Jumat, 31 Mei 2019 21:02 WIB

Curhat Satu-satunya Produsen 'Tanah Jarang' di AS

Fino Yurio Kristo - detikInet
Penambangan tanah jarang. Foto: Reuters Penambangan tanah jarang. Foto: Reuters
Jakarta - Didominasi oleh China, produksi 'tanah jarang' tak banyak dilakukan di negara lain. Amerika Serikat tercatat hanya punya satu perusahaan 'tanah jarang' yang beroperasi, yaitu MP Materials.

Mereka pun jadi sorotan karena mungkin akan jadi perusahaan paling diandalkan jika ancaman China melarang ekspor rare earth ke AS direalisasikan. Tapi MP Materials pun masih bergantung pada China.

Berlokasi di California, MP Materials per tahun mengapalkan hampir 50 ribu ton tanah jarang ke China untuk proses penyempurnaan. "Tidak ada kapasitas penyulingan di dunia ini yang berada di luar China," ujar James Litinsky, Chairman MP Materials.




Jika ingin mandiri, Litinsky mengestimasi tahun depan baru bisa terlaksana, tidak tahun ini. "Kita membicarakan tentang pemerintah AS dan berharap mereka menolong kami, tapi kami tidak menghitung hal itu," sebutnya yang dikutip detikINET dari CNBC.

Pada masa silam, AS sebenarnya menguasai pasokan tanah jarang. Mountain Pass selama beberapa dekade bahkan pernah mengendalikan suplai tanah jarang dunia.
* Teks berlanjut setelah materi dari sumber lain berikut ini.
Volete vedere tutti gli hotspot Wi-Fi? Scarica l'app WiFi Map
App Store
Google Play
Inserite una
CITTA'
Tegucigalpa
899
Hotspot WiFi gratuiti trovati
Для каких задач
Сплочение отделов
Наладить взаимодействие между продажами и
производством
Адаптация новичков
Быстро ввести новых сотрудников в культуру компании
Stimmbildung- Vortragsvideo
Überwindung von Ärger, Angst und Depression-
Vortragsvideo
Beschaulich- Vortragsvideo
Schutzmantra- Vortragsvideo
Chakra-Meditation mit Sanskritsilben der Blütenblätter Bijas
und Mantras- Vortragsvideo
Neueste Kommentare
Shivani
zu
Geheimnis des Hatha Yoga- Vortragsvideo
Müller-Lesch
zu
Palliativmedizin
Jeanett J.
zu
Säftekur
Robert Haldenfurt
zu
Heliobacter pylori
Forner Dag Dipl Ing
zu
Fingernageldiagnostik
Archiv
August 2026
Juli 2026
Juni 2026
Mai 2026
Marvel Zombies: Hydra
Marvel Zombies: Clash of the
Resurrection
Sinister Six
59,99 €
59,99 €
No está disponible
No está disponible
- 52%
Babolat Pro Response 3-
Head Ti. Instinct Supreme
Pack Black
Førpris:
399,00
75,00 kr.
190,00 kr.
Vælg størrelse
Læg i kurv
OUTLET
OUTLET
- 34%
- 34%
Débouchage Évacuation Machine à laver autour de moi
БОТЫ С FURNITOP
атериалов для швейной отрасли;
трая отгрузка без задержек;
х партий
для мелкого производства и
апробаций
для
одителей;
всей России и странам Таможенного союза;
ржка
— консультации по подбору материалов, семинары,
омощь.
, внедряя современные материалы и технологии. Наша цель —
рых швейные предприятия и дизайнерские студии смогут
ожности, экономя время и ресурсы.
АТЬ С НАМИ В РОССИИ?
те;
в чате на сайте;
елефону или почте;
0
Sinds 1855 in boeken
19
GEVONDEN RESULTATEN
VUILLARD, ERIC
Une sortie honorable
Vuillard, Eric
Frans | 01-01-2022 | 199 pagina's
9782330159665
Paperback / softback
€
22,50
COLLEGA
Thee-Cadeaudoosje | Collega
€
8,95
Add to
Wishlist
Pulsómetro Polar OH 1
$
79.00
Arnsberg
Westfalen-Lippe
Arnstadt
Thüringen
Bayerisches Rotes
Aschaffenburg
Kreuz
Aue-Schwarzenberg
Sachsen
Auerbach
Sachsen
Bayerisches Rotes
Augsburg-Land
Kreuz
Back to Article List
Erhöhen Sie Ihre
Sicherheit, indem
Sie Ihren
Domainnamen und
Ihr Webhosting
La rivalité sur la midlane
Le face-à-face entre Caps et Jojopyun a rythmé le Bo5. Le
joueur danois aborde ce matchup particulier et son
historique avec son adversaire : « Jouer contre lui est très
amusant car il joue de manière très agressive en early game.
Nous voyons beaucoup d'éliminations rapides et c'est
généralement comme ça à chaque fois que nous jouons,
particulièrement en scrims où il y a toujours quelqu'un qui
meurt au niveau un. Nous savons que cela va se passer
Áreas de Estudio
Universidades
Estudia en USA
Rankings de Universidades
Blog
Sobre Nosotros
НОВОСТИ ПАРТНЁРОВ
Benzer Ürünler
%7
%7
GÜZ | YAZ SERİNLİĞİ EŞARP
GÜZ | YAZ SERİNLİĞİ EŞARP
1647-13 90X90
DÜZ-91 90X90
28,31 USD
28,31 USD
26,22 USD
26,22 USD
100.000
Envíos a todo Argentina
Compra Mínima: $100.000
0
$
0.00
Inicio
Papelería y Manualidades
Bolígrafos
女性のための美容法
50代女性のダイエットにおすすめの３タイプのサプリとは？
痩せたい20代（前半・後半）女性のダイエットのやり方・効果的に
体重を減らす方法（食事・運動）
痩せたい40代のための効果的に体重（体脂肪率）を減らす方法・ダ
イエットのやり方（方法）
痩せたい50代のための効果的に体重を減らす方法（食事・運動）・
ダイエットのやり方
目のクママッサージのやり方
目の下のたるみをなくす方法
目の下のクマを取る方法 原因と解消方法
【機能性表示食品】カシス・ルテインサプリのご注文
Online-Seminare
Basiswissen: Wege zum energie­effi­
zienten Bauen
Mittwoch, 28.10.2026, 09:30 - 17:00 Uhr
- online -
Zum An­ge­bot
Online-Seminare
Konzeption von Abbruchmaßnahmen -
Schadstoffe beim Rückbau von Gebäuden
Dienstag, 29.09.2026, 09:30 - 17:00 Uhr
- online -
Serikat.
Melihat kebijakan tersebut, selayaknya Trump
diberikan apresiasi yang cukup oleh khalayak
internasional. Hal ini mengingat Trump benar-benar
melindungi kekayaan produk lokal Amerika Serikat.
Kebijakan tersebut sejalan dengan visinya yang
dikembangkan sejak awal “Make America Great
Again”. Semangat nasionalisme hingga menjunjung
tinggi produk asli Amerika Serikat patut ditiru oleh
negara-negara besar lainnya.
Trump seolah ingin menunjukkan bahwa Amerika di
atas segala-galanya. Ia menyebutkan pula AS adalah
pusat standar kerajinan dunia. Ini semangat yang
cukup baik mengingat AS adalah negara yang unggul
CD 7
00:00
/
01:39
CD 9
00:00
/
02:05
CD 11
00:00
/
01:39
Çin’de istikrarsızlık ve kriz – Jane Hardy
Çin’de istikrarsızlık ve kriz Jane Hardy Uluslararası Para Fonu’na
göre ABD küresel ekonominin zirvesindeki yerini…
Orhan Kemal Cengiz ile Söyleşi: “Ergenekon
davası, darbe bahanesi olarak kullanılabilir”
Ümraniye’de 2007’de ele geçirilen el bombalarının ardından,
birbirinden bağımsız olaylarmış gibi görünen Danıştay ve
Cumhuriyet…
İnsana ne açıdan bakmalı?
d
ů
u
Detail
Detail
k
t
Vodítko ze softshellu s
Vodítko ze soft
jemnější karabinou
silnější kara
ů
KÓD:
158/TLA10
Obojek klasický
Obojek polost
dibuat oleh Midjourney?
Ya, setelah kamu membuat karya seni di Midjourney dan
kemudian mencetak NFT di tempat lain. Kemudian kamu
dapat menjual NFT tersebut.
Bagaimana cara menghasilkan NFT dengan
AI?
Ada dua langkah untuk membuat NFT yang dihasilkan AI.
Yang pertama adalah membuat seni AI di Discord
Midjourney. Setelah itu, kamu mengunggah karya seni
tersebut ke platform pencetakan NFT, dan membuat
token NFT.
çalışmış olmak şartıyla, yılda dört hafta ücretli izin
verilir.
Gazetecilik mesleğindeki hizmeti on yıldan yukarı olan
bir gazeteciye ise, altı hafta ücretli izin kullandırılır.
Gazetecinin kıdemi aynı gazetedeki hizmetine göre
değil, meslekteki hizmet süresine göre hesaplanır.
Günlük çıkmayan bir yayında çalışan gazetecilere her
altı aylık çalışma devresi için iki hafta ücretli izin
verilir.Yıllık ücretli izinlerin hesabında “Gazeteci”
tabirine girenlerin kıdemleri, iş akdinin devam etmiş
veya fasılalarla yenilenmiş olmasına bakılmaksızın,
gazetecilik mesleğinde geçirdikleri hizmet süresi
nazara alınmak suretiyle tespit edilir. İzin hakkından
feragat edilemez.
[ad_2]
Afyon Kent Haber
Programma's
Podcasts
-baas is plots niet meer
Tapi semua berubah pada tahun 1980-an. Ekstrasi tanah jarang bukan perkara gampang, bisa merusak lingkungan, berdampak pada buruh dan berbiaya cukup besar. Kemudian regulasi AS membatasi penggunaan thorium, radioaktif yang dihasilkan dalam proses penambangan.

"Pada buruh, padat modal, prosesnya rumit. Bisa menjadi berbahaya, di mana pekerja pabrik terbunuh atau terluka membuat material itu. Jadi merupakan bagian yang sangat berbahaya dalam rantai suplai," sebut Jon Blumenthal, CEO manufaktur metal Blue Line Corp.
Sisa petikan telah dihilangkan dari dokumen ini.